**YOUR ASSIGNMENT**
Scan the records for "execution". Show the matching lines.

[Saved data entries]
+ + + + +

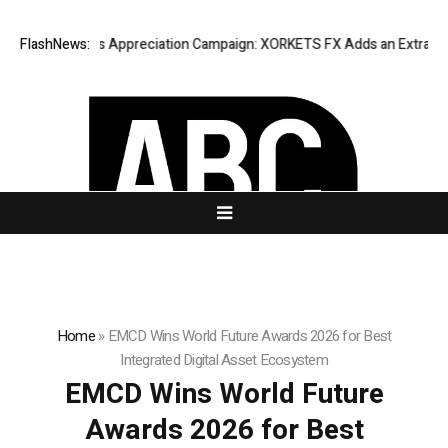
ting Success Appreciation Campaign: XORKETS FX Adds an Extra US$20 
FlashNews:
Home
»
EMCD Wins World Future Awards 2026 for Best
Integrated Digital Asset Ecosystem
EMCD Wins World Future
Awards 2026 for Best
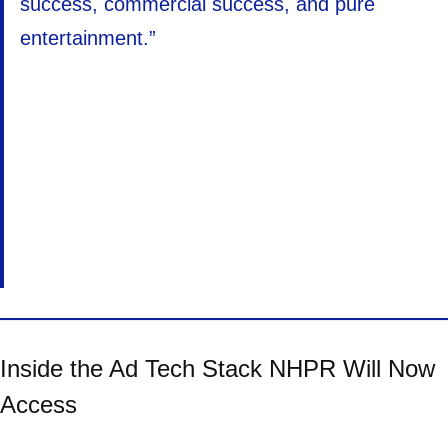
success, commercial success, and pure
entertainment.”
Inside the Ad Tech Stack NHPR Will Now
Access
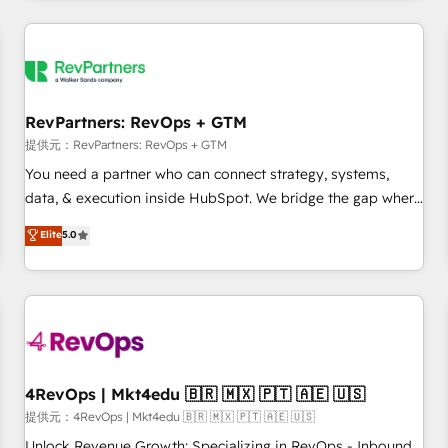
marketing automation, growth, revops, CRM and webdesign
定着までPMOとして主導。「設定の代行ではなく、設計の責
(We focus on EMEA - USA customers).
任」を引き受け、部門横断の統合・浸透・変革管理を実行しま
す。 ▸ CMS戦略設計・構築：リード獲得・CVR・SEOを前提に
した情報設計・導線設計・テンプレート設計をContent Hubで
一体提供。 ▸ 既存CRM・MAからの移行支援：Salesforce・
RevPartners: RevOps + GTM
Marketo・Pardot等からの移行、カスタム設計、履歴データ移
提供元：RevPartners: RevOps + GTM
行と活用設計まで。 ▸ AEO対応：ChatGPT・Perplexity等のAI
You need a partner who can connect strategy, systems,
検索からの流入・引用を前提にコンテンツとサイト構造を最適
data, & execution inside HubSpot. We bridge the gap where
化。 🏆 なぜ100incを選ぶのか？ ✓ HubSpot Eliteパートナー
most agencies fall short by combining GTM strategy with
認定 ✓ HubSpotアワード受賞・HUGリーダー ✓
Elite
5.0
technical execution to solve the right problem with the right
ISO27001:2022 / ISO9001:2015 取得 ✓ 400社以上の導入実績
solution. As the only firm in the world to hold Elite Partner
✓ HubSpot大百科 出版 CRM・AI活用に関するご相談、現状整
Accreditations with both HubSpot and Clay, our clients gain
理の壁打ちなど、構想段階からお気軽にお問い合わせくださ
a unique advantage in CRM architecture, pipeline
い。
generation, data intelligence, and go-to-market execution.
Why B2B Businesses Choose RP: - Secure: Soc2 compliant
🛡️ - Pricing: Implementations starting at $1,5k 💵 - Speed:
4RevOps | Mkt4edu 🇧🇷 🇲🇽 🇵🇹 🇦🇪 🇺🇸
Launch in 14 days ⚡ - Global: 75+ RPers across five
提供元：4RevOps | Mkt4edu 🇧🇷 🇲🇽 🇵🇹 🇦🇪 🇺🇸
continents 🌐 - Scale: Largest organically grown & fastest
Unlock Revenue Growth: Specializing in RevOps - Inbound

+ + + + +

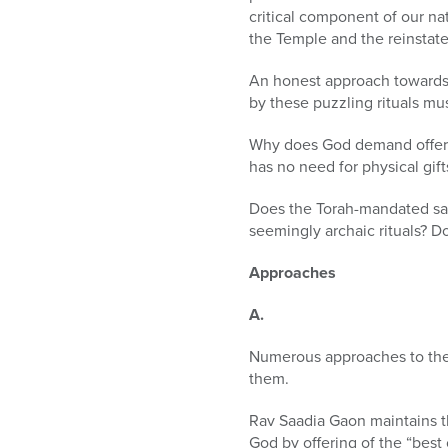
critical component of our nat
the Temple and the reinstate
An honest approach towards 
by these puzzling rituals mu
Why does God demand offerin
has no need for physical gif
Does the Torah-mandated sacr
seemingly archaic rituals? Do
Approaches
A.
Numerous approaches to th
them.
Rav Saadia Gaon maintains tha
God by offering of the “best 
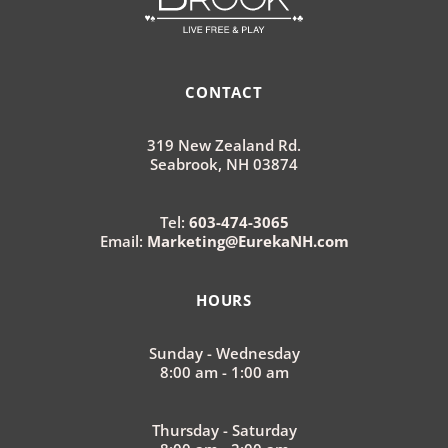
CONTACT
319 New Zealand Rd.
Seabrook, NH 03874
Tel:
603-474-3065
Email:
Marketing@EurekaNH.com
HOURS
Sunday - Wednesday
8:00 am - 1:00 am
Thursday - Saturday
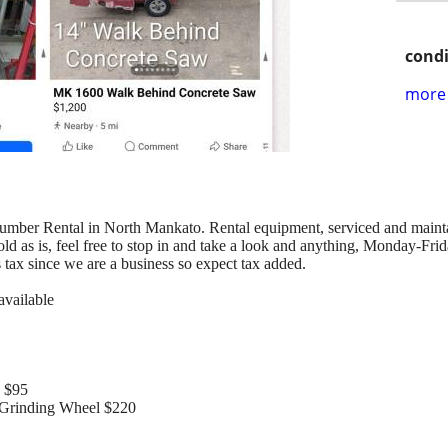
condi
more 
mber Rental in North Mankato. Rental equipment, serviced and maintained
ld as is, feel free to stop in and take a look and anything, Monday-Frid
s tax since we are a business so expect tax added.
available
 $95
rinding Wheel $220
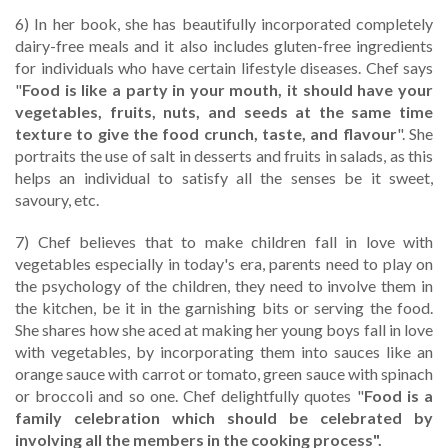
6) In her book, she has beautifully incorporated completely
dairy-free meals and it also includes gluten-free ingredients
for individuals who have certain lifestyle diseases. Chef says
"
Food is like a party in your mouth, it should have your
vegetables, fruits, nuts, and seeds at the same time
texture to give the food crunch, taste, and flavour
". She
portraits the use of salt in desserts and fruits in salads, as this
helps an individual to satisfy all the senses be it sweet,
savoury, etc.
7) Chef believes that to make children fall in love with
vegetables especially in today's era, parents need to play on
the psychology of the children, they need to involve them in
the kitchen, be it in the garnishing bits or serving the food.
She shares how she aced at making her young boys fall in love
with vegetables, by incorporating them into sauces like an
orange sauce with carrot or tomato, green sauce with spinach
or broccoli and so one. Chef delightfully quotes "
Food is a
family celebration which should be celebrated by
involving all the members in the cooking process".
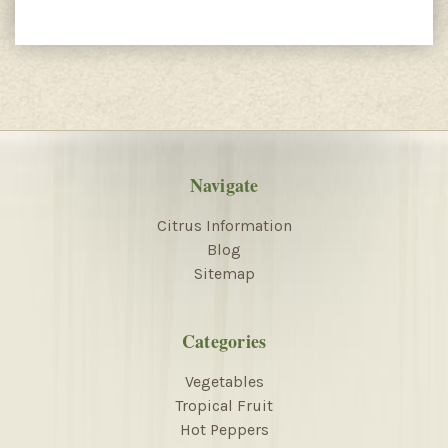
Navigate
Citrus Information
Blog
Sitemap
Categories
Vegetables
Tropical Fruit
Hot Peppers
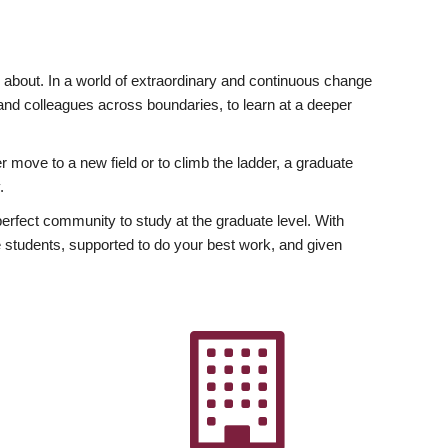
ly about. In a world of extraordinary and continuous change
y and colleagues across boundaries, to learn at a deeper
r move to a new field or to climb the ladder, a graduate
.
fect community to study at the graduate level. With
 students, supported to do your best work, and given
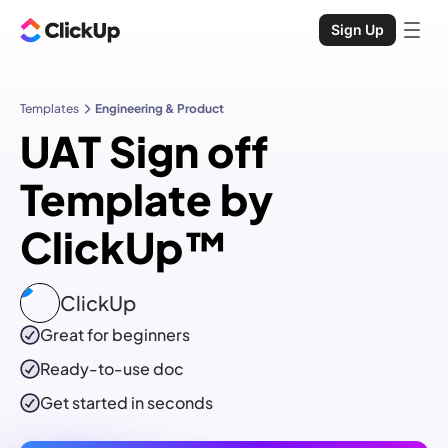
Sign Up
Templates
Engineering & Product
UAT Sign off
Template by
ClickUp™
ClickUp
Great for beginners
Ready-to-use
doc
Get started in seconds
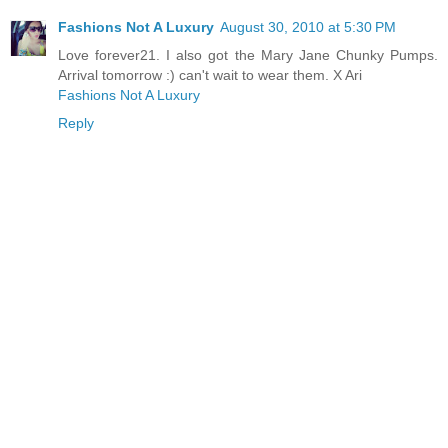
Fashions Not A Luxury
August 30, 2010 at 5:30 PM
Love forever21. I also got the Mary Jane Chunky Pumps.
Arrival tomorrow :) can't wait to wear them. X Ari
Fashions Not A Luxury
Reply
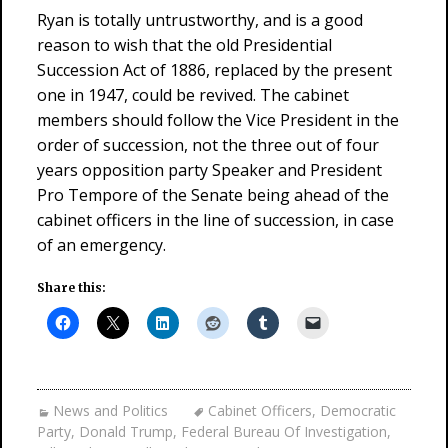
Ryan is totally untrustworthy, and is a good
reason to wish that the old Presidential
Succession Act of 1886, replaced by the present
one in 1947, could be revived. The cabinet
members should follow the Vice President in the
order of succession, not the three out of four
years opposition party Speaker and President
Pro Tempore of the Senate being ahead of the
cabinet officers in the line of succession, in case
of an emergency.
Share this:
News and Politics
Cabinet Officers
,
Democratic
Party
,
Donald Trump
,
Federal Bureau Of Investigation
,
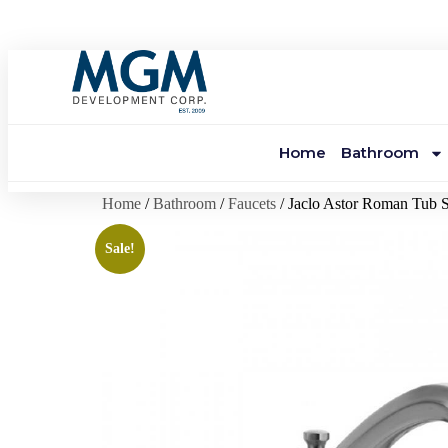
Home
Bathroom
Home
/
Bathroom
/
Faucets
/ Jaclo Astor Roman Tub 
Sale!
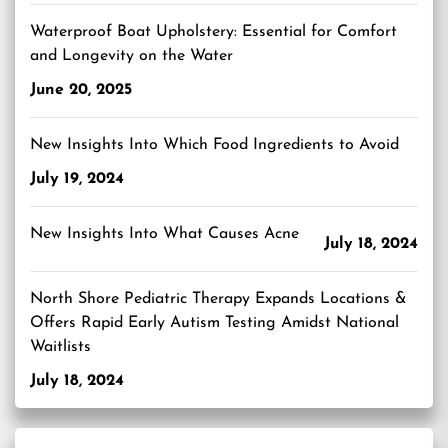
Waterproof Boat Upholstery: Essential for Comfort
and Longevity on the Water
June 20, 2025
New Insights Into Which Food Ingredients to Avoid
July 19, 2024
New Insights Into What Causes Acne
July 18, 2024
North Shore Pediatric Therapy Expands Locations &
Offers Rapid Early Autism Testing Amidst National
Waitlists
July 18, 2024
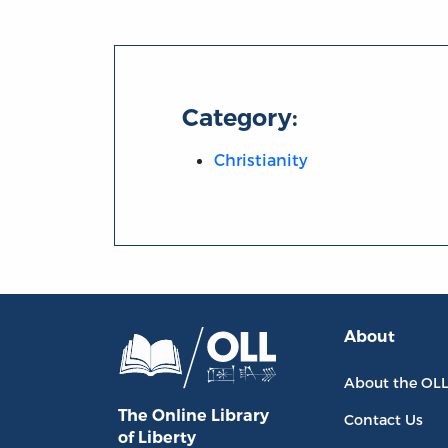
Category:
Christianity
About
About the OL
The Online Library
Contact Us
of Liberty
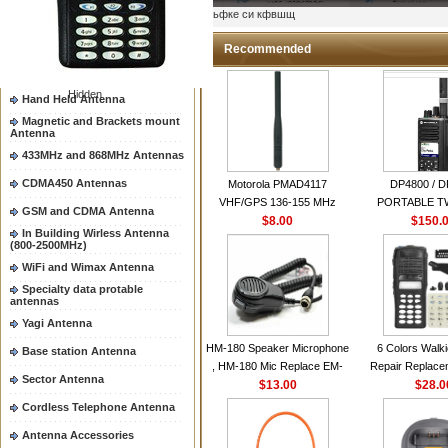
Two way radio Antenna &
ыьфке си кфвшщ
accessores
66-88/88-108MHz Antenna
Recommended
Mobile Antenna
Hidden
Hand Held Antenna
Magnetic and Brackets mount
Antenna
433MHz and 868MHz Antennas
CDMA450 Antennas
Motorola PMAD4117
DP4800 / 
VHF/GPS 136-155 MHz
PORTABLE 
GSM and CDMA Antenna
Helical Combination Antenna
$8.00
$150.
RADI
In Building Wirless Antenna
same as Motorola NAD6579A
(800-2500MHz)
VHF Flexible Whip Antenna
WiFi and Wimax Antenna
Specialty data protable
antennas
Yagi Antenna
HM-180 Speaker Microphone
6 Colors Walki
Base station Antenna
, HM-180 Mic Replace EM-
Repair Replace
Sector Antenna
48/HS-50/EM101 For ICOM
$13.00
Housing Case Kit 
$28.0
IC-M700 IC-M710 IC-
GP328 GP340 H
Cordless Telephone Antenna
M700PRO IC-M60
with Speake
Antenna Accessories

+ + + + +

**RESULT FOR THIS EXERCISE**
data, & execution inside HubSpot. We bridge the gap where
technical execution to solve the right problem with the right
generation, data intelligence, and go-to-market execution.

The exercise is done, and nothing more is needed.